The college admissions process has been in the spotlight the past few months. We are questioning the inherent inequality, blatant cheating and whether or not we should trust the system at all. It fits into the larger theme students, parents of students and high school counselors feel every October to March — the intense pressure to get our students into college.
We have focused on getting students into college for so long, we are failing when it comes to getting them through college. The disparity and inequity we see in the admissions process does not stop with the acceptance letter. Institutions consistently fail to serve their students and set them up for success after enrollment.
We can and should be doing more. Our higher education system currently lacks the necessary guardrails that would ensure institutions are transparent about their student outcomes and accountable for delivering a reasonable return on a student’s investment. Our current laws send billions in taxpayer dollars to schools each year and protect higher education institutions that consistently underperform, leaving many of their students without degrees and in debt, and the rest of us lacking the tools we need to adequately inform young people of the risks.
In Virginia, 33% of our schools fail to graduate half of their first-time, full-time students within six years. The average four-year institution in our state has a graduation rate of just 56%. Currently, there is no threshold for graduation rates or any other student outcome that institutions must meet in order to gain accreditation and receive federal dollars. And some of these bad actors still continue to access money from federal aid programs year after year, in spite of the fact that they leave students worse off than when they started.
The lack of oversight is hurting the students in the long term. In Virginia, 72% of students are unable to begin paying down their student loans within three years, heightened by that fact the 42% of Virginia students earn salaries less than $25,000 a year six years after enrollment — which means they are making less than the average salary for those with only a high school diploma. While there are plenty of examples of schools across Virginia adequately preparing their students, there are too many taking advantage of the system.
Addressing this problem starts with the reauthorization of the Higher Education Act.
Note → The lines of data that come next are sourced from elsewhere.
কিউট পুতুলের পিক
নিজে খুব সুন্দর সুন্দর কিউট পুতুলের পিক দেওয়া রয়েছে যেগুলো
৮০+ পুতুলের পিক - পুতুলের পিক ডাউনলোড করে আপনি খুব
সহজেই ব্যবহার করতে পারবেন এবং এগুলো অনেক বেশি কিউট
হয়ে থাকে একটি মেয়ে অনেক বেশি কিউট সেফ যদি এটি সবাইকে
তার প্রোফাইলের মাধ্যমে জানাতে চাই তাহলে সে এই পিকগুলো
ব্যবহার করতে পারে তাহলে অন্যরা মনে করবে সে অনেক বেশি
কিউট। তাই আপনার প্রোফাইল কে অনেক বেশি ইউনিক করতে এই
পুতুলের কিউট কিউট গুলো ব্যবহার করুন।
In order to earn accreditation, and thus receive taxpayer-funded federal dollars, institutions should have to meet a graduation threshold and prove that their students are able to pay off their loans.
It is imperative that our elected officials in Washington support these reforms during reauthorization of the Higher Education Act. We are fortunate in Virginia to have two key leaders who will be instrumental in this discussion — U.S. Rep. Bobby Scott and U.S. Sen. Tim Kaine. We hope and expect these leaders will work across the aisle with their Republican colleagues to ensure the next steps in the reauthorization of this critical legislation force institutions to take some responsibility for the inequities that continue even after acceptance.